Most guides incl Sean Fishpool's (in)famous article quote a range (eg 60-70%) for a long run. I find that in practice what I end up doing is starting towards the upper end of these ranges and holding my speed. This means that my HR drifts out of the range (and I can't bear to slow down).

For my last long run (2 hrs) my HR averaged (WHR basis) 79% with probbaly the first 20 mins <70%.

Am I doing this wrong? Should I be slowing and holding the HR.

What should this mean for my HR strategy for RACING a 1/2M or 10 miler?

For 10k's I seem to have evolved to start easy (first 4-5mins) then settling at 80-85% over the next 10 mins and then holding speed and letting HR rise to 90% before the "sprint" finish, averaging about 88% overall.

my guess would be to run the longer races at 5% points lower. ie not much harder than my "training runs". Views?


  • drewdrew ✭✭✭
    SFH, I've never noticed any heart rate drift for any runs less than about 18 miles. I personally think that's it's important to realise that this will happen and to possibly ignore your HR when it does start to drift and try and maintain your goal pace.
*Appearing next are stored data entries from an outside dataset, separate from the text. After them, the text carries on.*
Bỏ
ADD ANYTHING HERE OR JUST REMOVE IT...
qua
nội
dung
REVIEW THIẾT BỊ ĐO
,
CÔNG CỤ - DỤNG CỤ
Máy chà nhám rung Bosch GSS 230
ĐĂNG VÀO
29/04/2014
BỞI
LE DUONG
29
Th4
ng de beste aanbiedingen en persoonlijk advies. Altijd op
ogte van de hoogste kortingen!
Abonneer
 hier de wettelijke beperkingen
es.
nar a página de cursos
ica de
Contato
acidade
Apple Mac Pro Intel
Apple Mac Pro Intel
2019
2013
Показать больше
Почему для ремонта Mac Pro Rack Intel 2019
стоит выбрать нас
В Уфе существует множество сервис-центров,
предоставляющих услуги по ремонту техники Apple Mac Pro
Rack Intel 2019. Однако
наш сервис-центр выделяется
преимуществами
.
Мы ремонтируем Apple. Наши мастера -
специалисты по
    But if you don't want to do this you could try experimenting during your long runs with different rates.
  • No drift for 18 miles?!!

    now we need the explanations
    1) one of us is a biological oddity
    2) you're fit, I've a way to go!

    I'd like to put money on explanation 2)
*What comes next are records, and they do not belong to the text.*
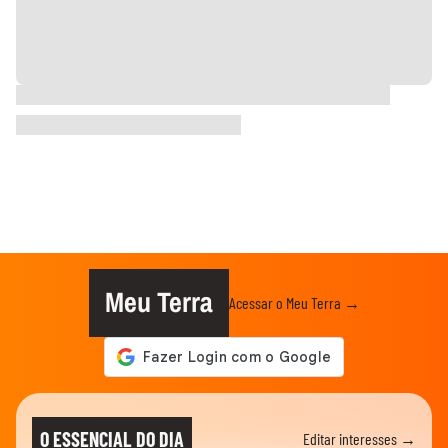
Meu Terra
Acessar o Meu Terra →
O ESSENCIAL DO DIA
Editar interesses →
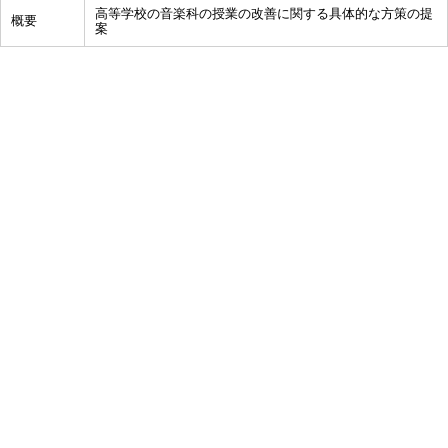
高等学校の音楽科の授業の改善に関する具体的な方策の提
概要
案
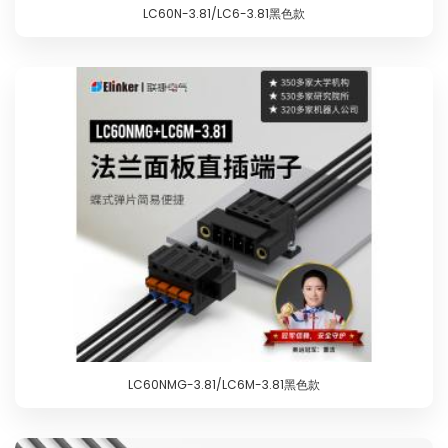
LC60N-3.81/LC6-3.81黑色款
LC60NMG-3.81/LC6M-3.81黑色款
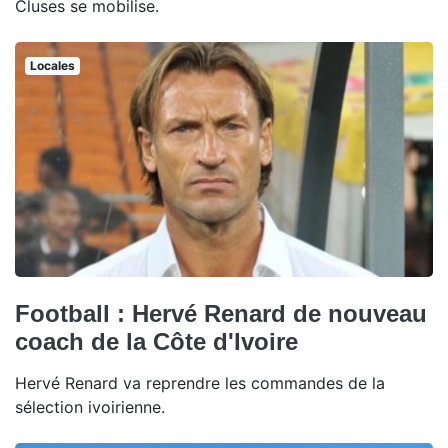
Cluses se mobilise.
Locales
Football : Hervé Renard de nouveau
coach de la Côte d'Ivoire
Hervé Renard va reprendre les commandes de la
sélection ivoirienne.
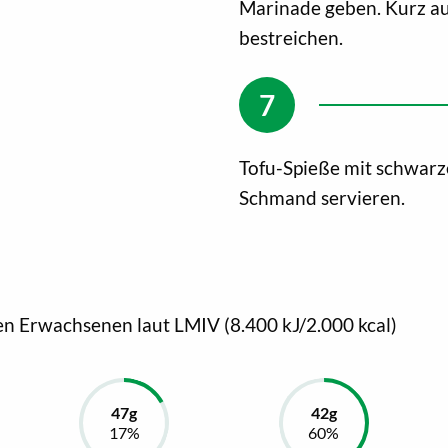
Marinade geben. Kurz au
bestreichen.
Tofu-Spieße mit schwar
Schmand servieren.
en Erwachsenen laut LMIV (8.400 kJ/2.000 kcal)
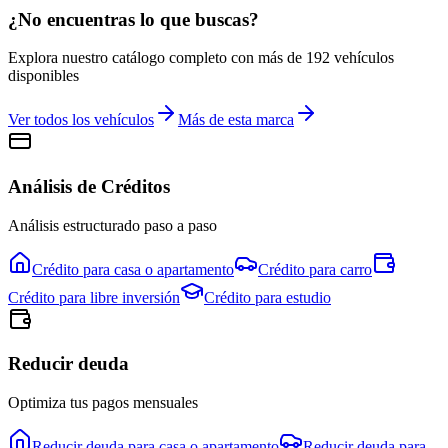
¿No encuentras lo que buscas?
Explora nuestro catálogo completo con más de
192
vehículos
disponibles
Ver todos los vehículos
Más de esta marca
Análisis de Créditos
Análisis estructurado paso a paso
Crédito para
casa o apartamento
Crédito para
carro
Crédito para
libre inversión
Crédito para
estudio
Reducir deuda
Optimiza tus pagos mensuales
Reducir deuda para
casa o apartamento
Reducir deuda para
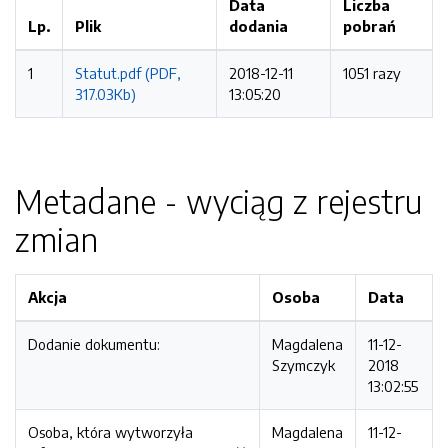
Data
Liczba
Lp.
Plik
dodania
pobrań
1
Statut.pdf (PDF,
2018-12-11
1051 razy
317.03Kb)
13:05:20
Metadane - wyciąg z rejestru
zmian
Akcja
Osoba
Data
Dodanie dokumentu:
Magdalena
11-12-
Szymczyk
2018
13:02:55
Osoba, która wytworzyła
Magdalena
11-12-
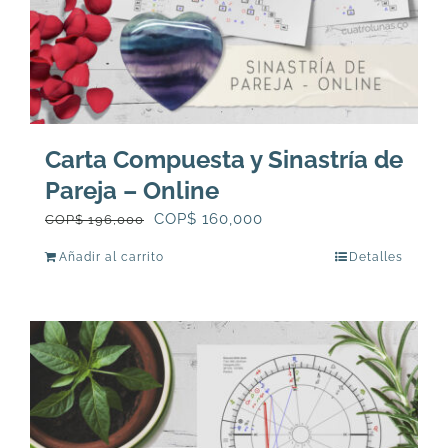
Carta Compuesta y Sinastría de
Pareja – Online
El
El
COP$
160,000
COP$
196,000
precio
precio
Añadir al carrito
Detalles
original
actual
era:
es:
COP$
COP$
196,000.
160,000.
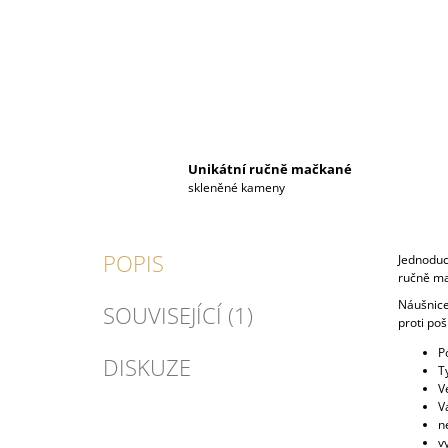
Unikátní ručně mačkané
skleněné kameny
POPIS
Jednoduc
ručně ma
Náušnice
SOUVISEJÍCÍ (1)
proti poš
P
DISKUZE
T
V
V
n
v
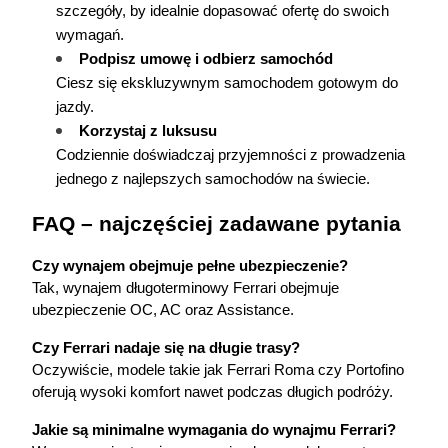
szczegóły, by idealnie dopasować ofertę do swoich 
wymagań.
Podpisz umowę i odbierz samochód
Ciesz się ekskluzywnym samochodem gotowym do 
jazdy.
Korzystaj z luksusu
Codziennie doświadczaj przyjemności z prowadzenia 
jednego z najlepszych samochodów na świecie.
FAQ – najczęściej zadawane pytania
Czy wynajem obejmuje pełne ubezpieczenie?
Tak, wynajem długoterminowy Ferrari obejmuje 
ubezpieczenie OC, AC oraz Assistance.
Czy Ferrari nadaje się na długie trasy?
Oczywiście, modele takie jak Ferrari Roma czy Portofino 
oferują wysoki komfort nawet podczas długich podróży.
Jakie są minimalne wymagania do wynajmu Ferrari?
    anyway thanks, you're confirming my inclination to stick to the pace rather than HR when racing. However on my next Long run I'll try slowing down, maybe walking, maybe crawling...

  • Sfh

    I think you're right, your heart rate will drift during a run as you become more tired and have to work comparatively harder in order to maintain the same pace. As I learn more about HR training I'm tending to think the best use of an HRM is to get you in the right zone at the beginning of a run and then either:

    a) Ignore; or
    b) Slow down!
  • drewdrew ✭✭✭
    I've also noticed a very marked HR drift when I'm cycling at home on my turbo trainer. This starts almost immediately, although, in this instance, I believe it has a lot to do with overheating rather than being unfit.
  • If you are still running within your comfort zone for this run I cannot see the point of slowing down.
    After all if you wasn't wearing the HRM and your effort appeared the same you wouldn't reduce your pace.
    I use my HRM most of the time during training but prefer to use the average heart rate to gauge my overall effort.
    Drift can be caused by a number of factors e.g change of terrain,hot weather etc.

  • Do you think we would all walk back home if our HRM ever conks out during our long run?
  • I thought part of the aim of the long run was to encourage the body's metabolism to learn how to use fat reserves more whilst exercising rather than glycogen only.

    I understood that % fat use correlated with HR. Therefore you negate the metabolic purpose.
  • HR drift or 'Cardiac Drift' is a natural occurance. As you exercise your body becomes dehydrated, drinking slows this process but it will eventually happen. As you dehydrate your blood loses plasma volume and so your heart has to work harder do keep up, tiredness and lack of efficiency are also factors. What is important is to accept this is natural and work with it. If you are training to zones then it is important to stick to them. This is the most productive way of using your time and will give the most benefit. You are right about the fat burning point although the body always uses both fuels but in different ratios. A long run should be comfortable and you should finish feeling like you could do 'lots' more. If not, slow down. Try to correlate your percieved exertion with different heart rates, after a while you will be able to judge your HR from how you feel. This will help you pace yourself in longer runs. Good luck.